▸ **DATA EXCERPTS**
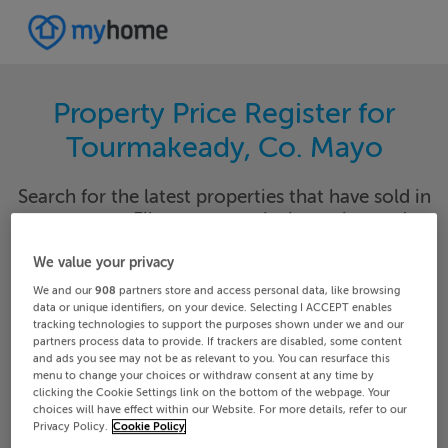
Property Price Register for
Tourmakeady, Co. Mayo
Search for the latest properties that have sold in
your area. Filter your results by region and
locality to find properties with their sold prices.
We value your privacy
We and our
908
partners store and access personal data, like browsing
data or unique identifiers, on your device. Selecting I ACCEPT enables
tracking technologies to support the purposes shown under we and our
Mayo
Tourmakeady
partners process data to provide. If trackers are disabled, some content
and ads you see may not be as relevant to you. You can resurface this
menu to change your choices or withdraw consent at any time by
Date From
Date To
clicking the Cookie Settings link on the bottom of the webpage. Your
choices will have effect within our Website. For more details, refer to our
Privacy Policy.
Cookie Policy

▸ **ABOUT THIS TASK**
Every entry, word for word, should be given again; the pictures are not part of the copy.

▸ **ANSWER TO THIS TASK**
Property Price Register for
Tourmakeady, Co. Mayo
Search for the latest properties that have sold in
your area. Filter your results by region and
locality to find properties with their sold prices.
We value your privacy
We and our
908
partners store and access personal data, like browsing
data or unique identifiers, on your device. Selecting I ACCEPT enables
tracking technologies to support the purposes shown under we and our
Mayo
Tourmakeady
partners process data to provide. If trackers are disabled, some content
and ads you see may not be as relevant to you. You can resurface this
menu to change your choices or withdraw consent at any time by
Date From
Date To
clicking the Cookie Settings link on the bottom of the webpage. Your
choices will have effect within our Website. For more details, refer to our
Privacy Policy.
Cookie Policy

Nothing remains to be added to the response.